DATA TO EXAMINE ::
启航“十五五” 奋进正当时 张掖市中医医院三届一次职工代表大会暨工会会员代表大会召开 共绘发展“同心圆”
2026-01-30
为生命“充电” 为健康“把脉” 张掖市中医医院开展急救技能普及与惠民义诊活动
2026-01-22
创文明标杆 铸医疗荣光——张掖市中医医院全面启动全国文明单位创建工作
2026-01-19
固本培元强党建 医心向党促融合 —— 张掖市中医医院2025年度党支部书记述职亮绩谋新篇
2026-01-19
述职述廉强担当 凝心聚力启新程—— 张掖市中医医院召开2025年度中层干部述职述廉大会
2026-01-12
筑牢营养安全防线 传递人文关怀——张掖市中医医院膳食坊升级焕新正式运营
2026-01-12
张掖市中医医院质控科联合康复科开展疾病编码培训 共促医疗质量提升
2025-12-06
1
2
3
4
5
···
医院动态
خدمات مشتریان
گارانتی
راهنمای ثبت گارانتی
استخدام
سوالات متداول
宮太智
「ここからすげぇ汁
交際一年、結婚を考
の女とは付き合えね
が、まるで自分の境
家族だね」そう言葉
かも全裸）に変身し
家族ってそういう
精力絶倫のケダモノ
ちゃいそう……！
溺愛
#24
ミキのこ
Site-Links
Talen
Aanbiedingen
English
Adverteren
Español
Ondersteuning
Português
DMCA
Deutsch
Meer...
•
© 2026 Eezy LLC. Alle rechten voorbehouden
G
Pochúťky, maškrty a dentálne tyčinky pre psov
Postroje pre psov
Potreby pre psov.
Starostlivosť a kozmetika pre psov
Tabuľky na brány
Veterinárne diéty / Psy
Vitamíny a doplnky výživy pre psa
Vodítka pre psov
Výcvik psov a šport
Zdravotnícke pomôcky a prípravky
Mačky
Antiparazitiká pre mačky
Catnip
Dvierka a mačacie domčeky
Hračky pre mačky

EXERCISE :: Using the records above, copy each line that contains "psov".

ANSWER ::
Pochúťky, maškrty a dentálne tyčinky pre psov
Postroje pre psov
Potreby pre psov.
Starostlivosť a kozmetika pre psov
Vodítka pre psov
Výcvik psov a šport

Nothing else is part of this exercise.